NEWPORT, R.I. — In a sense, American Athletic Conference commissioner Mike Aresco threw a gauntlet in the direction of the so-called Power Five conferences at Tuesday’s football media day.
The Power Five consists of the Big Ten, Big 12, Atlantic Coast, Pac-12 and Southeastern conferences.
The AAC is considered a level below the Power Five, whose members still dominate the college football landscape — especially when it comes to landing high-profile bowl bids.
That’s a major irritant for Aresco.
“One of my favorite quotations is from Edward R. Murrow, who once said: ‘Difficulty is an excuse history never accepts,’ ” Aresco said. “Difficulty does not daunt us and it’s something we’ll never accept.
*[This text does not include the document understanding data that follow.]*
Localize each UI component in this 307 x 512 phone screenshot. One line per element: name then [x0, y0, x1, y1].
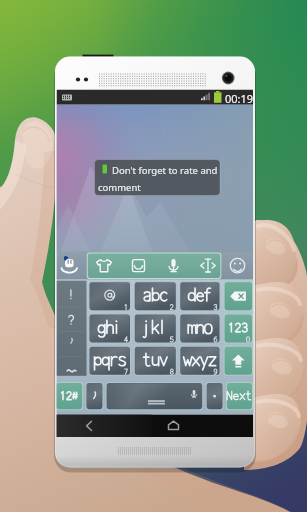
button[interactable]: Back	[78, 415, 106, 437]
button[interactable]: Input method	[57, 252, 88, 280]
button[interactable]: Home	[160, 415, 188, 437]
button[interactable]: Don't forget to rate and	[112, 164, 218, 177]
button[interactable]: Shift	[224, 346, 253, 376]
button[interactable]: Emoji	[221, 252, 253, 280]
staticText: Don't forget to rate and	[112, 164, 218, 177]
button[interactable]: Theme	[87, 253, 121, 279]
staticText: comment	[98, 181, 141, 194]
button[interactable]: Symbols	[56, 382, 84, 410]
button[interactable]: Space	[106, 382, 204, 410]
button[interactable]: Next	[226, 382, 253, 410]
staticText: 00:19	[225, 91, 254, 106]
button[interactable]: Backspace	[224, 281, 253, 311]
button[interactable]: Move cursor	[188, 253, 222, 279]
button[interactable]: Numbers	[224, 314, 253, 344]
button[interactable]: Stickers	[120, 253, 154, 279]
button[interactable]: Voice input	[154, 253, 188, 279]
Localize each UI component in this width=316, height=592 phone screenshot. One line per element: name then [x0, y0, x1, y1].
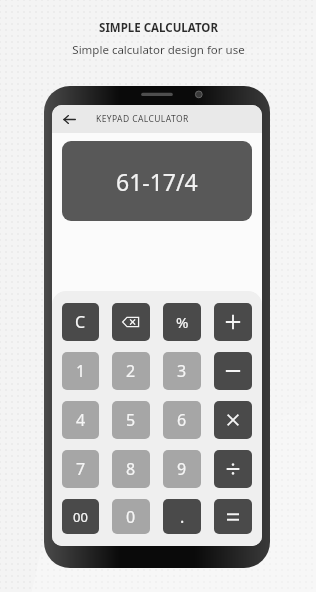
- button[interactable]: Back: [58, 108, 80, 130]
- button[interactable]: 3: [163, 352, 201, 390]
- staticText: 0: [126, 506, 136, 528]
- staticText: KEYPAD CALCULATOR: [96, 113, 189, 125]
- button[interactable]: %: [163, 303, 201, 341]
- button[interactable]: Equals: [214, 499, 252, 534]
- staticText: 2: [126, 360, 136, 382]
- button[interactable]: 00: [62, 499, 99, 534]
- staticText: SIMPLE CALCULATOR: [99, 20, 218, 36]
- button[interactable]: 7: [62, 450, 99, 488]
- button[interactable]: 9: [163, 450, 201, 488]
- button[interactable]: C: [62, 303, 99, 341]
- staticText: Simple calculator design for use: [72, 42, 245, 58]
- staticText: 8: [126, 458, 136, 480]
- staticText: 00: [73, 508, 88, 526]
- button[interactable]: Divide: [214, 450, 252, 488]
- button[interactable]: 1: [62, 352, 99, 390]
- staticText: 9: [177, 458, 187, 480]
- button[interactable]: 0: [112, 499, 150, 534]
- staticText: 1: [76, 360, 86, 382]
- staticText: 3: [177, 360, 187, 382]
- staticText: .: [180, 506, 185, 528]
- staticText: C: [75, 311, 86, 333]
- button[interactable]: Subtract: [214, 352, 252, 390]
- button[interactable]: .: [163, 499, 201, 534]
- button[interactable]: Multiply: [214, 401, 252, 439]
- staticText: 61-17/4: [116, 166, 198, 197]
- staticText: 4: [76, 409, 86, 431]
- button[interactable]: 2: [112, 352, 150, 390]
- button[interactable]: 8: [112, 450, 150, 488]
- staticText: 5: [126, 409, 136, 431]
- staticText: 7: [76, 458, 86, 480]
- button[interactable]: 4: [62, 401, 99, 439]
- staticText: 6: [177, 409, 187, 431]
- button[interactable]: 6: [163, 401, 201, 439]
- staticText: %: [176, 312, 189, 332]
- button[interactable]: Backspace: [112, 303, 150, 341]
- button[interactable]: Add: [214, 303, 252, 341]
- button[interactable]: 5: [112, 401, 150, 439]
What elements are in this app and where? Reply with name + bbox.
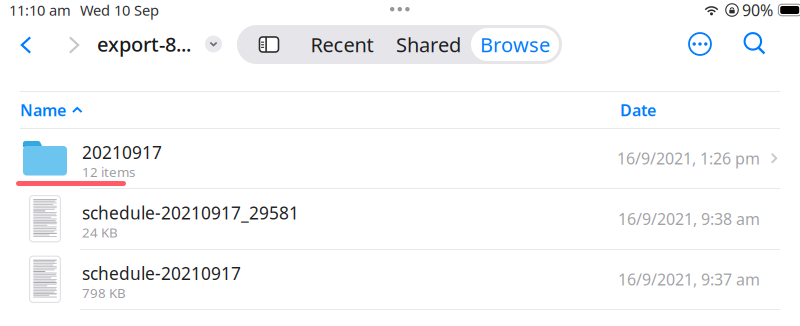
button[interactable]: schedule-20210917_29581 xyxy=(0,188,800,249)
button[interactable]: Search xyxy=(744,32,766,55)
staticText: 90% xyxy=(742,0,773,21)
button[interactable]: schedule-20210917 xyxy=(0,249,800,310)
staticText: 16/9/2021, 9:37 am xyxy=(618,269,760,290)
staticText: Shared xyxy=(396,31,461,58)
staticText: Browse xyxy=(480,31,550,58)
staticText: Recent xyxy=(310,31,374,58)
button[interactable]: Name xyxy=(20,92,82,128)
staticText: 12 items xyxy=(82,163,135,181)
staticText: 20210917 xyxy=(82,141,162,164)
staticText: 24 KB xyxy=(82,223,118,241)
staticText: Date xyxy=(620,99,656,121)
button[interactable]: Browse xyxy=(471,28,559,61)
staticText: export-8... xyxy=(97,31,191,57)
button[interactable]: Recent xyxy=(298,28,386,61)
button[interactable]: Shared xyxy=(386,28,471,61)
staticText: Wed 10 Sep xyxy=(80,0,159,20)
button[interactable]: Forward xyxy=(64,35,84,55)
button[interactable]: Date xyxy=(620,92,656,128)
button[interactable]: More options xyxy=(688,32,712,56)
button[interactable]: export-8... xyxy=(97,31,227,57)
staticText: 11:10 am xyxy=(9,0,71,20)
staticText: 16/9/2021, 1:26 pm xyxy=(617,148,760,169)
button[interactable]: 20210917 xyxy=(0,128,800,188)
button[interactable]: Show sidebar xyxy=(240,28,298,61)
staticText: schedule-20210917 xyxy=(82,262,241,285)
staticText: schedule-20210917_29581 xyxy=(82,201,299,224)
staticText: Name xyxy=(20,99,66,121)
button[interactable]: Back xyxy=(16,35,36,55)
staticText: 16/9/2021, 9:38 am xyxy=(618,208,760,229)
staticText: 798 KB xyxy=(82,284,126,302)
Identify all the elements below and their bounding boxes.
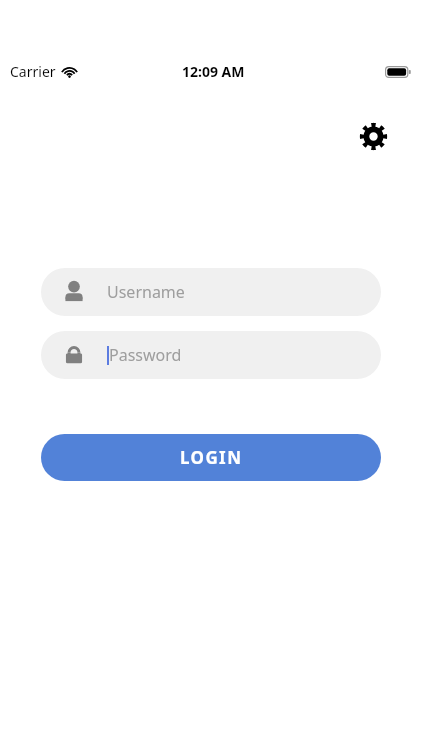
button[interactable]: Password <box>41 331 381 379</box>
staticText: LOGIN <box>180 446 243 469</box>
button[interactable]: LOGIN <box>41 434 381 481</box>
button[interactable]: Settings <box>353 116 393 156</box>
staticText: Username <box>107 281 185 303</box>
staticText: 12:09 AM <box>182 62 245 81</box>
staticText: Password <box>109 344 182 366</box>
staticText: Carrier <box>10 62 56 81</box>
button[interactable]: Username <box>41 268 381 316</box>
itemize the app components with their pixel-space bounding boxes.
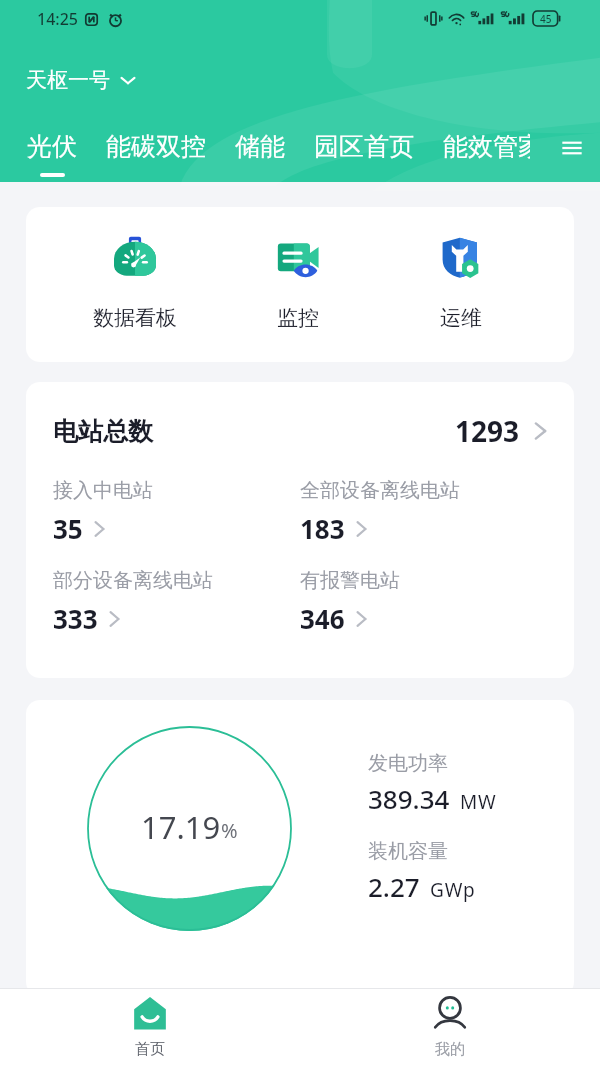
button[interactable]: 电站总数 <box>53 412 547 450</box>
button[interactable]: 天枢一号 <box>26 67 137 93</box>
button[interactable]: 监控 <box>243 233 353 348</box>
staticText: 14:25 <box>37 8 78 30</box>
staticText: 能效管家 <box>443 131 530 162</box>
staticText: 监控 <box>277 305 319 331</box>
staticText: 运维 <box>440 305 482 331</box>
staticText: GWp <box>430 877 476 903</box>
staticText: 全部设备离线电站 <box>300 478 460 503</box>
button[interactable]: 储能 <box>235 131 285 177</box>
button[interactable]: 首页 <box>0 989 300 1067</box>
staticText: 45 <box>540 12 552 26</box>
staticText: 装机容量 <box>368 839 448 864</box>
button[interactable]: 部分设备离线电站 <box>53 568 300 636</box>
staticText: 333 <box>53 601 98 636</box>
staticText: 接入中电站 <box>53 478 153 503</box>
staticText: 电站总数 <box>53 416 153 447</box>
button[interactable]: 发电功率 <box>368 751 497 816</box>
staticText: 183 <box>300 511 345 546</box>
staticText: 389.34 <box>368 781 450 816</box>
staticText: 35 <box>53 511 83 546</box>
button[interactable]: 有报警电站 <box>300 568 547 636</box>
staticText: % <box>221 817 238 844</box>
staticText: 部分设备离线电站 <box>53 568 213 593</box>
button[interactable]: 接入中电站 <box>53 478 300 546</box>
button[interactable]: 光伏 <box>27 131 77 177</box>
button[interactable]: 数据看板 <box>80 233 190 348</box>
staticText: 发电功率 <box>368 751 448 776</box>
staticText: 有报警电站 <box>300 568 400 593</box>
staticText: 储能 <box>235 131 285 162</box>
staticText: 1293 <box>455 412 520 450</box>
button[interactable]: 能碳双控 <box>106 131 206 177</box>
staticText: 园区首页 <box>314 131 414 162</box>
button[interactable]: 园区首页 <box>314 131 414 177</box>
button[interactable]: Menu <box>557 133 587 163</box>
staticText: 首页 <box>135 1040 165 1059</box>
staticText: 光伏 <box>27 131 77 162</box>
button[interactable]: 能效管家 <box>443 131 530 177</box>
button[interactable]: 我的 <box>300 989 600 1067</box>
button[interactable]: 全部设备离线电站 <box>300 478 547 546</box>
staticText: 我的 <box>435 1040 465 1059</box>
button[interactable]: 运维 <box>406 233 516 348</box>
staticText: 数据看板 <box>93 305 177 331</box>
staticText: 2.27 <box>368 869 420 904</box>
button[interactable]: 装机容量 <box>368 839 476 904</box>
staticText: 天枢一号 <box>26 67 110 93</box>
staticText: 346 <box>300 601 345 636</box>
staticText: MW <box>460 789 497 815</box>
staticText: 能碳双控 <box>106 131 206 162</box>
staticText: 17.19 <box>141 806 221 848</box>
“This group exists in the form that it is because we want to compete at (the Power Five level). You’ve got six schools that were once either BCS or old Southwest Conference schools. You’ve also got East Carolina, UCF and Houston who were up-and-coming schools from Conference USA that always wanted to better their situation.”
Aresco’s conclusion: The AAC looks a lot like a Power Five league.
“We’re not precisely like them,” he said. “That’s why I said we’re a challenger brand. But we don’t want to sit back and say, ‘Fine. We’re going to accept something less than what we think we can be.’ We want to fight and compete and see where we can go. I don’t know how far we can get. But I do know we’re going to try.”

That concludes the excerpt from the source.